## REQUIRED WORK
If a line of the data below holds the string "Einwilligungen", copy it.

## RECORDS SHOWN
= Beginning of Section =
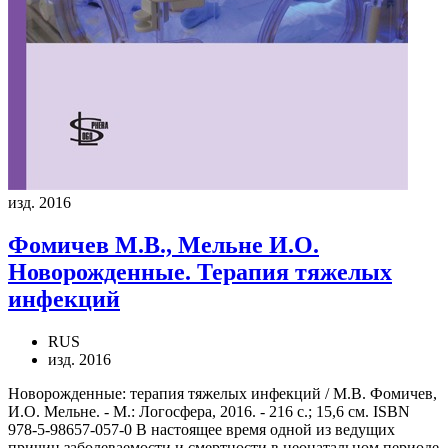
изд. 2016
Фомичев М.В., Мельне И.О.
Новорожденные. Терапия тяжелых
инфекций
RUS
изд. 2016
Новорожденные: терапия тяжелых инфекций / М.В. Фомичев,
И.О. Мельне. - М.: Логосфера, 2016. - 216 с.; 15,6 см. ISBN
978-5-98657-057-0 В настоящее время одной из ведущих
причин заболеваемости и смертности в неонатальном периоде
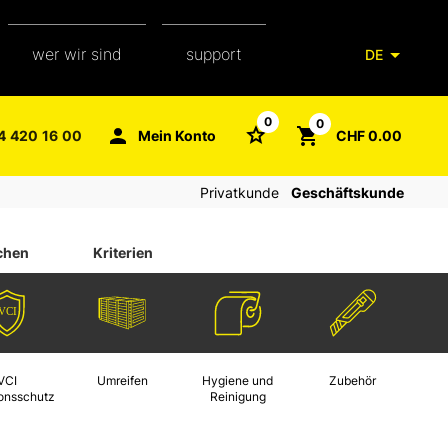
wer wir sind
support
DE
unser team
verpackungsglossar
0
0
4 420 16 00
Mein Konto
CHF 0.00
aXpel group
faq
Privatkunde
Geschäftskunde
kontakt
chen
Kriterien
VCI
Umreifen
Hygiene und
Zubehör
ionsschutz
Reinigung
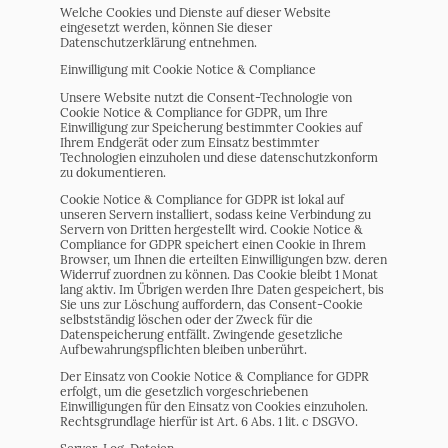
Welche Cookies und Dienste auf dieser Website
eingesetzt werden, können Sie dieser
Datenschutzerklärung entnehmen.
Einwilligung mit Cookie Notice & Compliance
Unsere Website nutzt die Consent-Technologie von
Cookie Notice & Compliance for GDPR, um Ihre
Einwilligung zur Speicherung bestimmter Cookies auf
Ihrem Endgerät oder zum Einsatz bestimmter
Technologien einzuholen und diese datenschutzkonform
zu dokumentieren.
Cookie Notice & Compliance for GDPR ist lokal auf
unseren Servern installiert, sodass keine Verbindung zu
Servern von Dritten hergestellt wird. Cookie Notice &
Compliance for GDPR speichert einen Cookie in Ihrem
Browser, um Ihnen die erteilten Einwilligungen bzw. deren
Widerruf zuordnen zu können. Das Cookie bleibt 1 Monat
lang aktiv. Im Übrigen werden Ihre Daten gespeichert, bis
Sie uns zur Löschung auffordern, das Consent-Cookie
selbstständig löschen oder der Zweck für die
Datenspeicherung entfällt. Zwingende gesetzliche
Aufbewahrungspflichten bleiben unberührt.
Der Einsatz von Cookie Notice & Compliance for GDPR
erfolgt, um die gesetzlich vorgeschriebenen
Einwilligungen für den Einsatz von Cookies einzuholen.
Rechtsgrundlage hierfür ist Art. 6 Abs. 1 lit. c DSGVO.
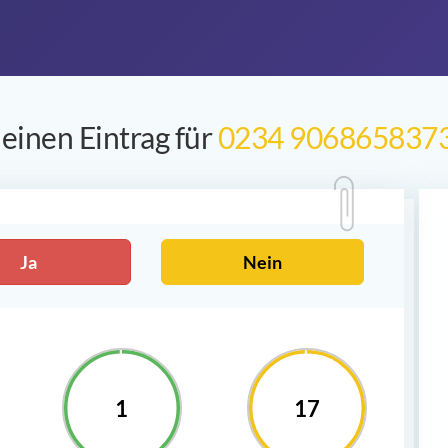
einen Eintrag für
0234 906865837
Ja
Nein
1
17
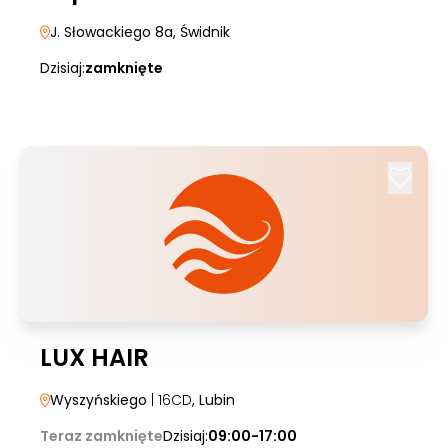
J. Słowackiego 8a
, Świdnik
Dzisiaj:
zamknięte
LUX HAIR
Wyszyńskiego
| 16CD
, Lubin
Teraz zamknięte
Dzisiaj:
09:00-17:00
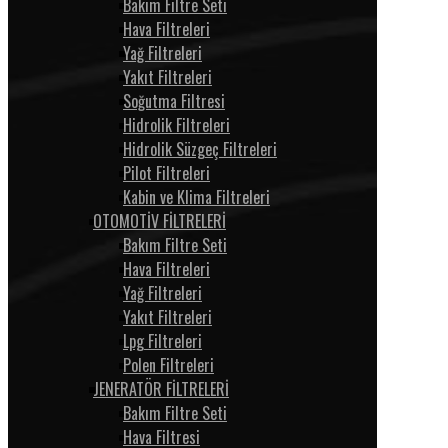
Bakım Filtre Seti
Hava Filtreleri
Yağ Filtreleri
Yakıt Filtreleri
Soğutma Filtresi
Hidrolik Filtreleri
Hidrolik Süzgeç Filtreleri
Pilot Filtreleri
Kabin ve Klima Filtreleri
OTOMOTİV FİLTRELERİ
Bakım Filtre Seti
Hava Filtreleri
Yağ Filtreleri
Yakıt Filtreleri
Lpg Filtreleri
Polen Filtreleri
JENERATÖR FİLTRELERİ
Bakım Filtre Seti
Hava Filtresi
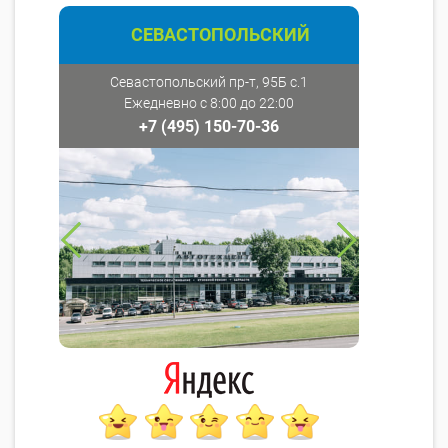
СЕВАСТОПОЛЬСКИЙ
Севастопольский пр-т, 95Б с.1
Ежедневно с 8:00 до 22:00
+7 (495) 150-70-36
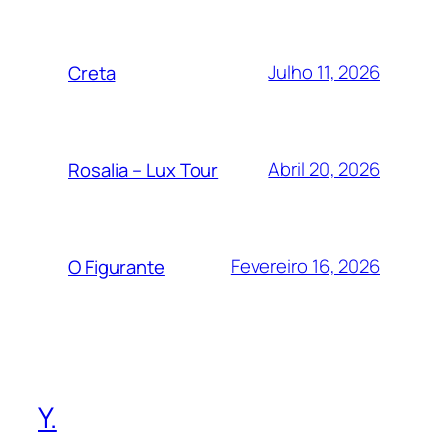
Julho 11, 2026
Creta
Abril 20, 2026
Rosalia – Lux Tour
Fevereiro 16, 2026
O Figurante
Y.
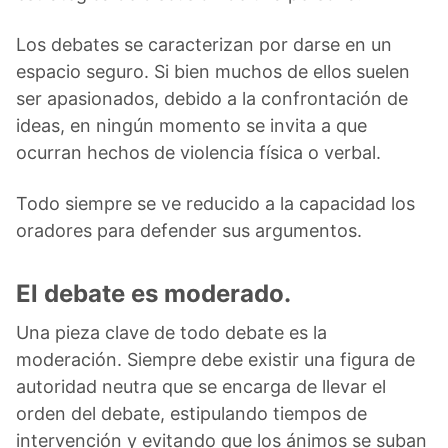
Los debates se caracterizan por darse en un
espacio seguro. Si bien muchos de ellos suelen
ser apasionados, debido a la confrontación de
ideas, en ningún momento se invita a que
ocurran hechos de violencia física o verbal.
Todo siempre se ve reducido a la capacidad los
oradores para defender sus argumentos.
El debate es moderado.
Una pieza clave de todo debate es la
moderación. Siempre debe existir una figura de
autoridad neutra que se encarga de llevar el
orden del debate, estipulando tiempos de
intervención y evitando que los ánimos se suban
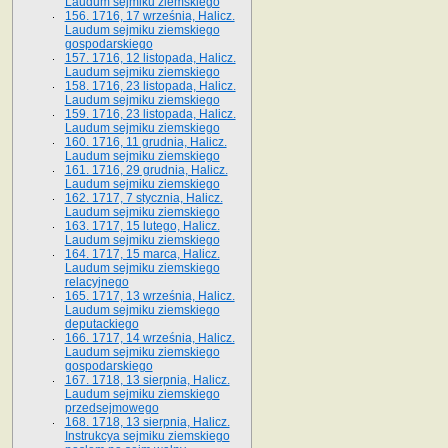
Laudum sejmiku ziemskiego
156. 1716, 17 września, Halicz.
Laudum sejmiku ziemskiego
gospodarskiego
157. 1716, 12 listopada, Halicz.
Laudum sejmiku ziemskiego
158. 1716, 23 listopada, Halicz.
Laudum sejmiku ziemskiego
159. 1716, 23 listopada, Halicz.
Laudum sejmiku ziemskiego
160. 1716, 11 grudnia, Halicz.
Laudum sejmiku ziemskiego
161. 1716, 29 grudnia, Halicz.
Laudum sejmiku ziemskiego
162. 1717, 7 stycznia, Halicz.
Laudum sejmiku ziemskiego
163. 1717, 15 lutego, Halicz.
Laudum sejmiku ziemskiego
164. 1717, 15 marca, Halicz.
Laudum sejmiku ziemskiego
relacyjnego
165. 1717, 13 września, Halicz.
Laudum sejmiku ziemskiego
deputackiego
166. 1717, 14 września, Halicz.
Laudum sejmiku ziemskiego
gospodarskiego
167. 1718, 13 sierpnia, Halicz.
Laudum sejmiku ziemskiego
przedsejmowego
168. 1718, 13 sierpnia, Halicz.
Instrukcya sejmiku ziemskiego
= End of Section =
## SOLUTION FOR THIS TASK
Browser, um Ihnen die erteilten Einwilligungen bzw. deren
Einwilligungen für den Einsatz von Cookies einzuholen.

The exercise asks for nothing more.